Reduce your risk from getting a tick bite on your own property by clearing shrubs, bushes, and other vegetation away from patios, play areas and playground equipment. Clear leaf litter and mow regularly. Place wood chips or gravel between lawns and wooded areas to keep ticks away from areas where you and your family spend time.
If you think you have a tick problem on your property, University of Rhode Island Tick Encounter Resource Center, suggests a dual action treatment plan for your property that includes host-targeted Tick Tubes and the habitat-targeted perimeter spray. When used together in a program, they provide outstanding protection from tick encounter, especially for backyards.
To be honest, prior to being diagnosed with Lyme Disease, I thought very little of tick bite prevention. Now, our family has taken action to reduce the likelihood of getting a tick bite.
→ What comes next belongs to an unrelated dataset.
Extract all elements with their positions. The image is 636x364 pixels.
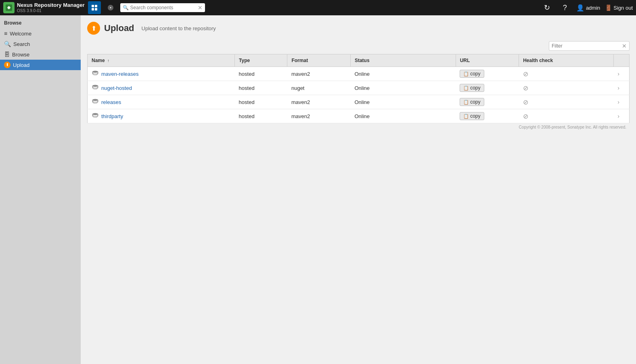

We have hired Natural Lawn of America to spray our lawn. The company has a more organic approach to lawn care and pest control. In the upcoming months, we will also be placing Tick Tubes on our property. We keep our lawn mowed and clear leaf debris. In addition, our dog is no longer allowed to venture off of our property for walks, and he is treated with the shampoo mentioned above. I personally believe that preventing your pet dog or cat from encountering ticks can be one of the biggest precautionary measures you can take. I haven’t done any hardcore research, but I understand that veterinarians are encountering tick borne disease in dogs in record numbers.
Don’t Wait Until It’s Too Late…
At this point, I would encourage you not to wait to incorporate the tick prevention strategies that apply to you. If you will be spending time in the woods this summer, I cannot stress enough the need for you to protect yourself and your family members. Please do not wait until it’s too late!